The other would lead the state’s work on tribal law issues like child welfare, education and potentially gaming, according to budget documents, and be charged with “thinking more strategically and creatively about how to effectively partner with tribes, while also asserting the state’s rights and sovereignty when needed.”

The Ambler road and mine are inching forward

There have been a few interesting developments related to the contentious plan to build a major copper mine in the Ambler district of Northwest Alaska, along with the separate, equally contentious proposal to build a 200-mile access road that the project’s owner would use to truck out valuable minerals.

I’ve written previously about the high stakes of these proposals for Northwest Alaska, where some residents see potential benefits from the jobs and road access that could come with the mine, while others fear that mishaps could harm the ample fish and wildlife populations that have long sustained Alaska Native people in the Kobuk River valley. The Biden administration is currently reexamining a Trump-era authorization for the access road project, which is being challenged in court by two separate lawsuits from tribes and conservation groups — though in significant news last week, two of the tribes participating in one of the lawsuits dropped out.

Earlier this month, Trilogy Metals, a Vancouver-based co-owner of the proposed mine, released a new feasibility study that outlines significantly higher costs for constructing the project, stemming largely from inflation and improvements aimed at minimizing environmental impacts.

The mine’s total capital cost, according to the company, rose by 40% between a 2020 feasibility study and the one released this month, with operating costs also rising 27% — though these increases would be largely, though not entirely, offset by significant price increases of the metals the mine will produce. Altogether, the new feasibility study shows the project’s rate of return dropping to 23% from 27%.

In a call with investors to release the study, Trilogy executives said they plan to file their formal application for a crucial Clean Water Act permit for the mine before the end of the year.

Separately, a subplot has been quietly playing out in federal court over efforts by the state of Alaska to continue development work on the road even as the project’s approval is in limbo during the Biden administration’s review.

Last month, the state economic development agency that’s pushing the road, the Alaska Industrial Development and Export Authority, asked the federal judge overseeing the lawsuit to allow it to move forward with drilling boreholes and other technical work on non-federal land along the road corridor.  The agency was joined in its filing by the state of Alaska, the company that owns the proposed mine in the Ambler region and NANA Regional Corp., the regional Alaska Native corporation for Northwest Alaska, which has partnered with the mine’s owners on preliminary development work.
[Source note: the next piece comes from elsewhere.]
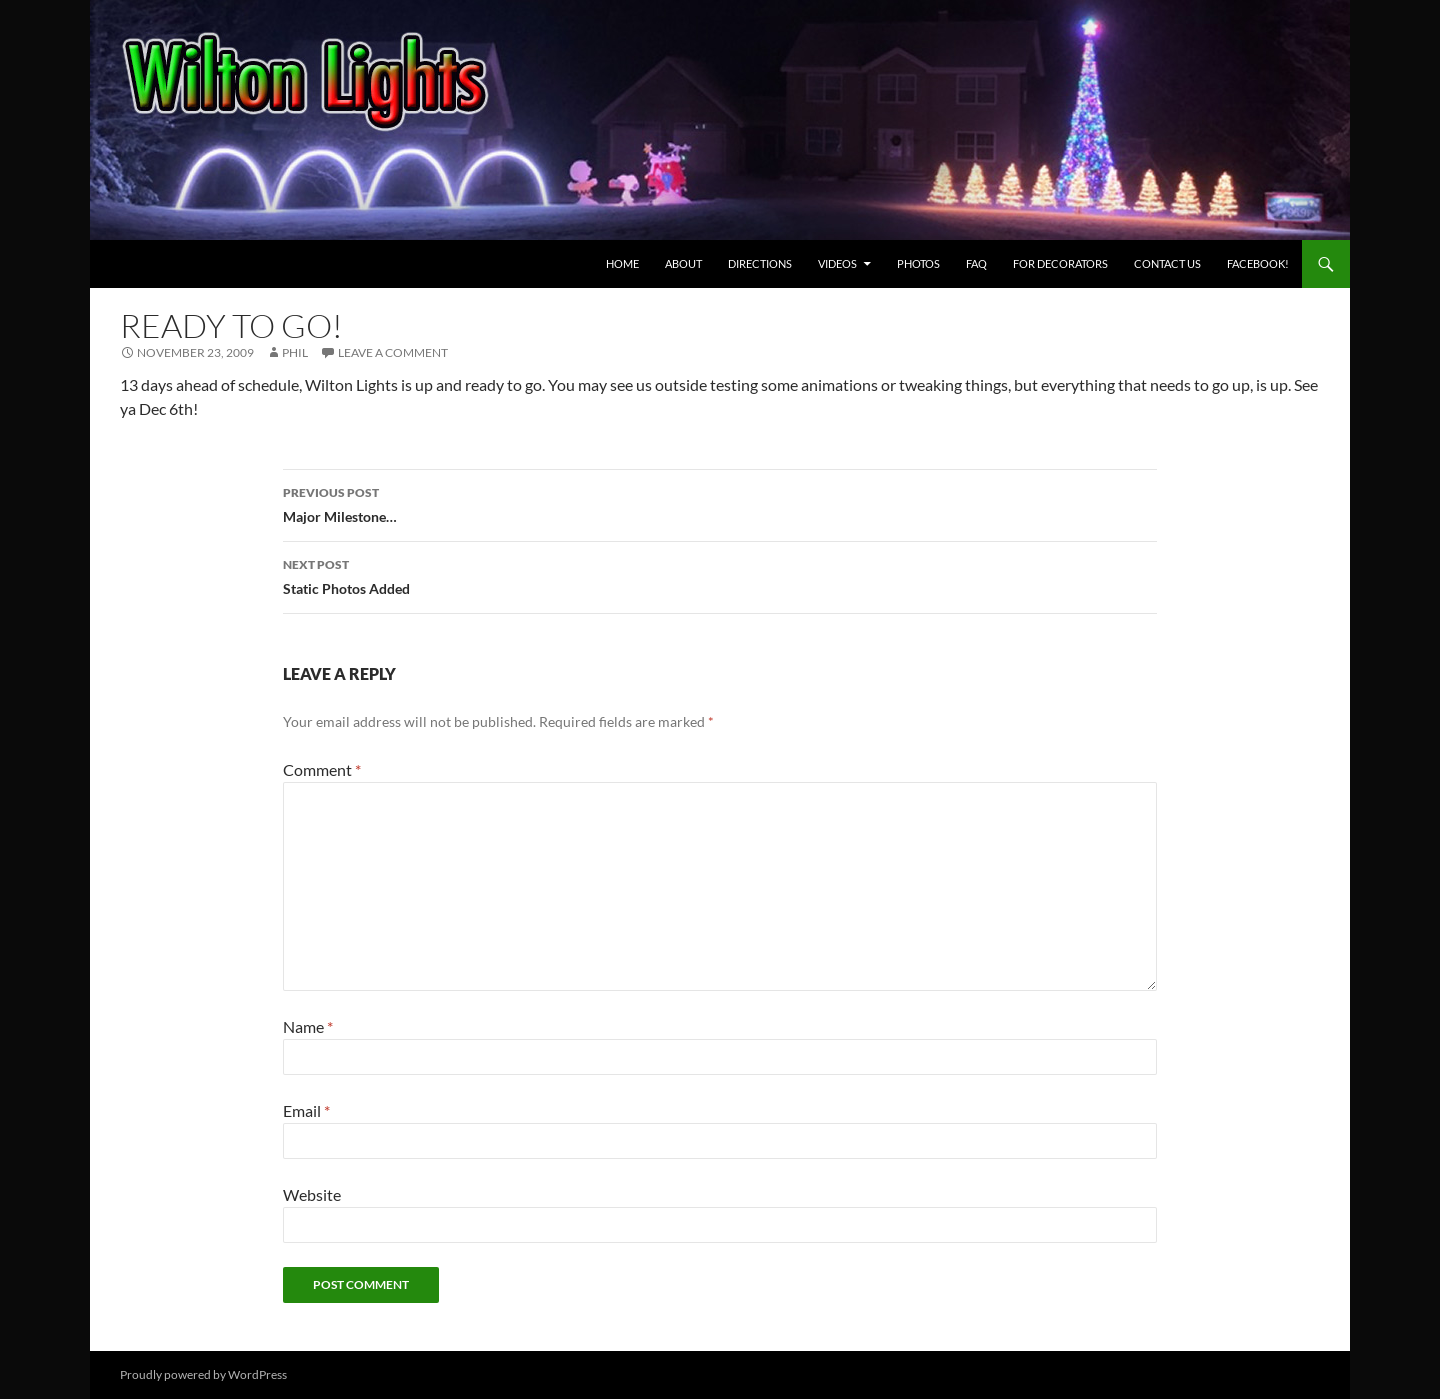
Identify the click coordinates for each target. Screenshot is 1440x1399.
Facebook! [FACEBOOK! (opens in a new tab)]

AIDEA, in correspondence with the federal government, says the work is essential as it develops road design details and tries to avoid impacts to cultural or historical resources. But it’s been unable to get permission for the work to continue from the federal Bureau of Land Management, which says AIDEA is bound to follow an agreement that it signed in 2020 giving the BLM regulatory authority over work proposed on federal and non-federal lands along the road corridor.
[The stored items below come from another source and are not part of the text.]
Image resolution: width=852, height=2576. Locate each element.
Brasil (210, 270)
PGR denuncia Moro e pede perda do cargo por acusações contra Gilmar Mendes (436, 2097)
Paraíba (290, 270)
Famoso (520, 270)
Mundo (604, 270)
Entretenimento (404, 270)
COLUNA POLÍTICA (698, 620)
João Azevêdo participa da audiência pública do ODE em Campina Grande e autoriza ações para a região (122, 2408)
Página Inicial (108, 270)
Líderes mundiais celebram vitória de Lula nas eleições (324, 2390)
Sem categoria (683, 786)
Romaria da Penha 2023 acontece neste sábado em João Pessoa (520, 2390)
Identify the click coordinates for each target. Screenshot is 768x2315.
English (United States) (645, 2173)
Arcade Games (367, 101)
AIDEA’s January request has drawn meaty filings in opposition from the Biden administration and the remaining tribes opposed to the road. Doyon — the regional Alaska Native corporation for Interior Alaska, which owns roughly 10 miles along the road’s right of way — hasn’t taken a firm position on the project, but it still weighed in this month in favor of AIDEA’s request.
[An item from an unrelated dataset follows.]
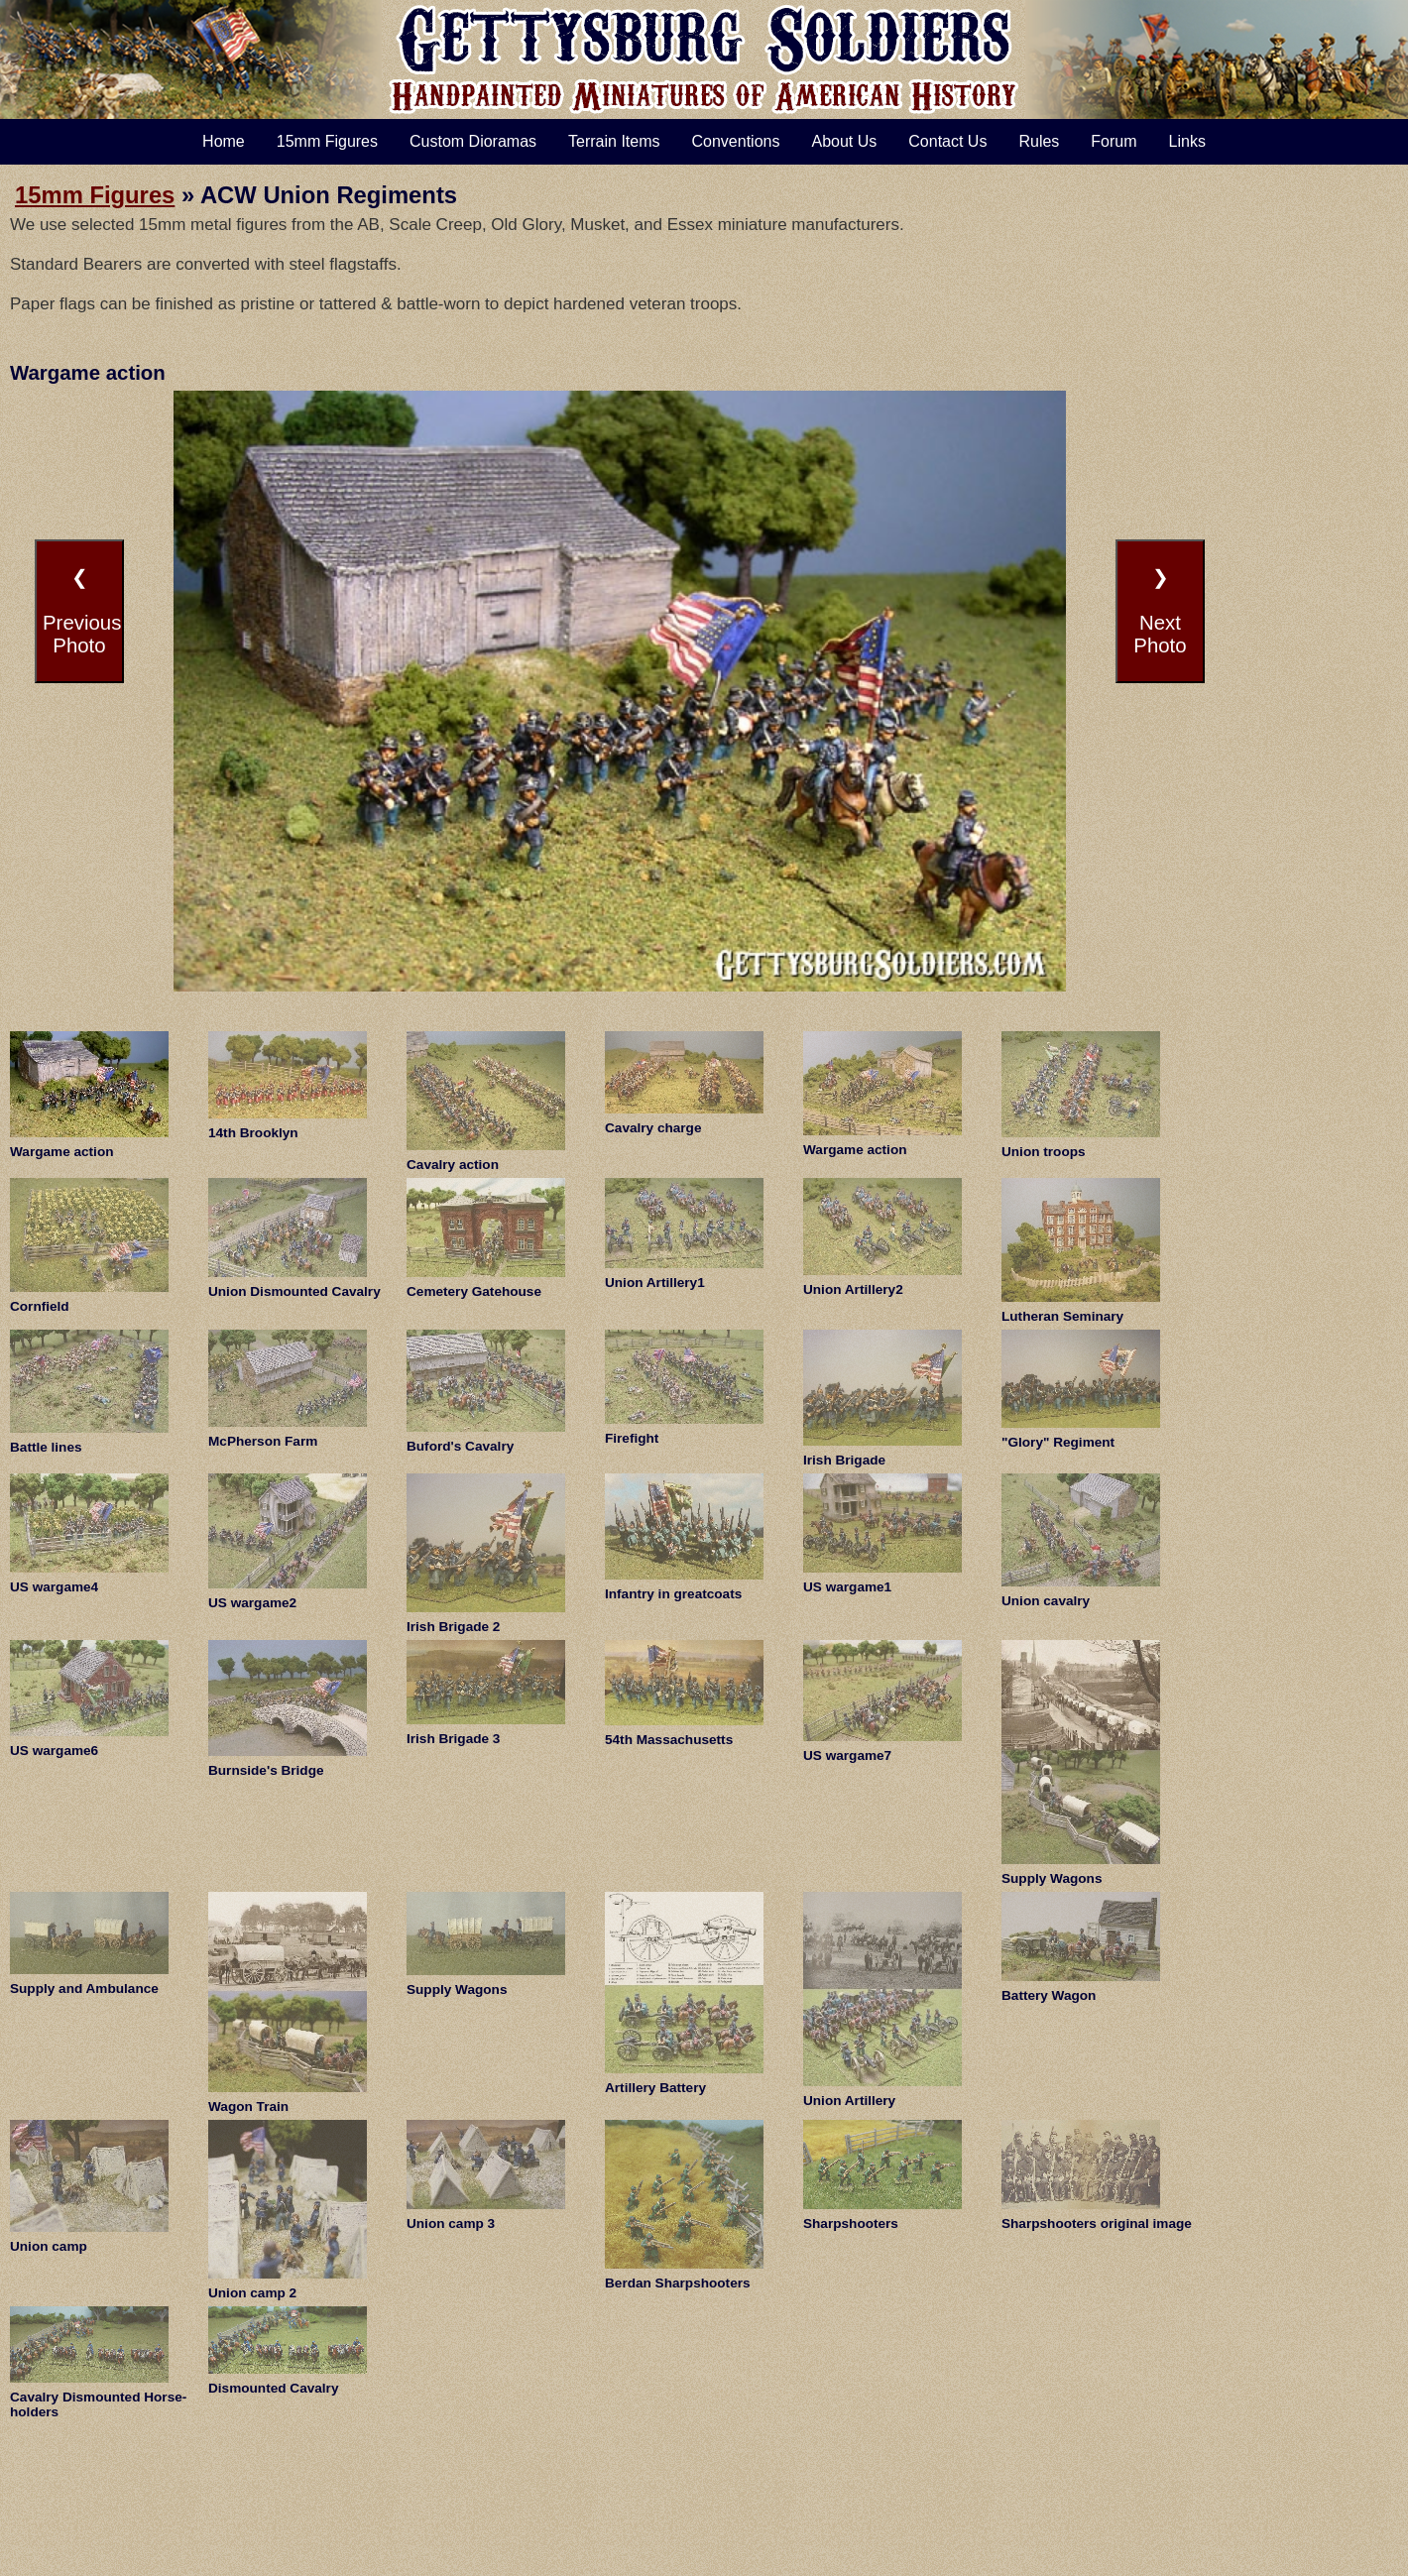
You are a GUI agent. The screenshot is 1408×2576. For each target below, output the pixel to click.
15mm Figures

In a friend of the court brief, it said the pre-development work proposed by AIDEA would provide "valuable information" regardless of whether the project is built, and that the BLM's refusal to grant permission for the work "has effectively blocked Doyon from allowing AIDEA to access and conduct these activities on Doyon lands." Look for a decision on AIDEA’s request from U.S. District Court Judge Sharon Gleason later this spring.